Copy each line below in which the string "Investoren" appears.

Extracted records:
---------------

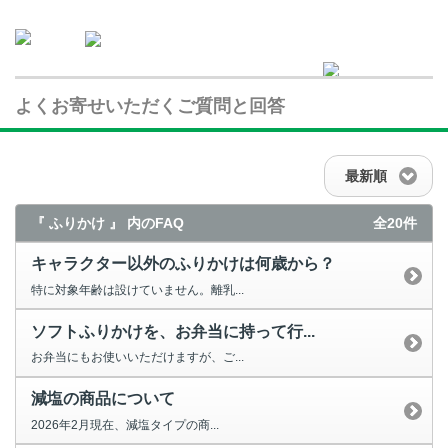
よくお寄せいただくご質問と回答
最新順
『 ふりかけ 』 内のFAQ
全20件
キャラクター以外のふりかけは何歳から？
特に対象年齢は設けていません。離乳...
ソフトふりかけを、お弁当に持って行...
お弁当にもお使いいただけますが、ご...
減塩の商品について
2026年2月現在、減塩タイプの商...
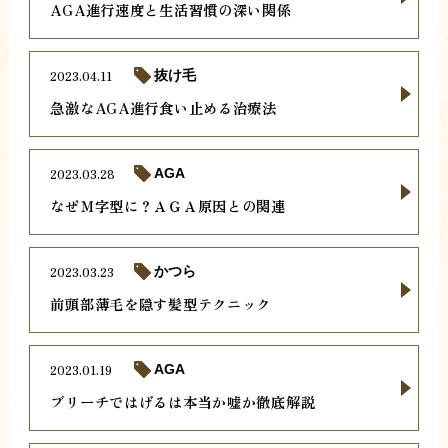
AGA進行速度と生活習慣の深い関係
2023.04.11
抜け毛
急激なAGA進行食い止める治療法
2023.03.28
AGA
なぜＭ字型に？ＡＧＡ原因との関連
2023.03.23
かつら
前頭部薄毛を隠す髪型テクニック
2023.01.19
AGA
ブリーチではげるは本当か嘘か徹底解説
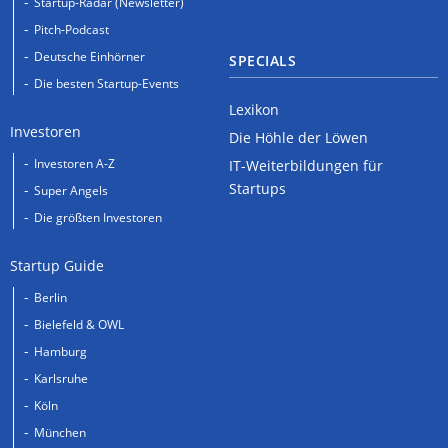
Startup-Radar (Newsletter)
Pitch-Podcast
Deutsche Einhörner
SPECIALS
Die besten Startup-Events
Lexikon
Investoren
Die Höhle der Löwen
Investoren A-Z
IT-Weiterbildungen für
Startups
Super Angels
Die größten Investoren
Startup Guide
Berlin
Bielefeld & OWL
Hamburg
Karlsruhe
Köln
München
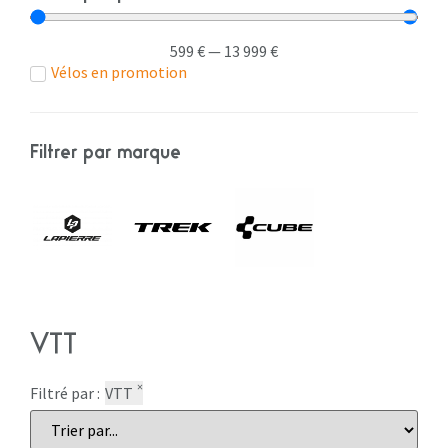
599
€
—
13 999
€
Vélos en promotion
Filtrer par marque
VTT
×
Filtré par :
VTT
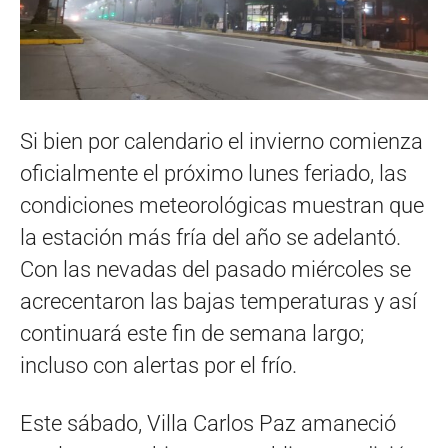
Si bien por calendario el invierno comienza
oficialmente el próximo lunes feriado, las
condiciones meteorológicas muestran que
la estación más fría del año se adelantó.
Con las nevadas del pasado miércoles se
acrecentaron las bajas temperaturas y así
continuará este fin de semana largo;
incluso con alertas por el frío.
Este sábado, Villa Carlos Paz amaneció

---------------

» ANSWER SPACE
Investoren
Investoren A-Z
Die größten Investoren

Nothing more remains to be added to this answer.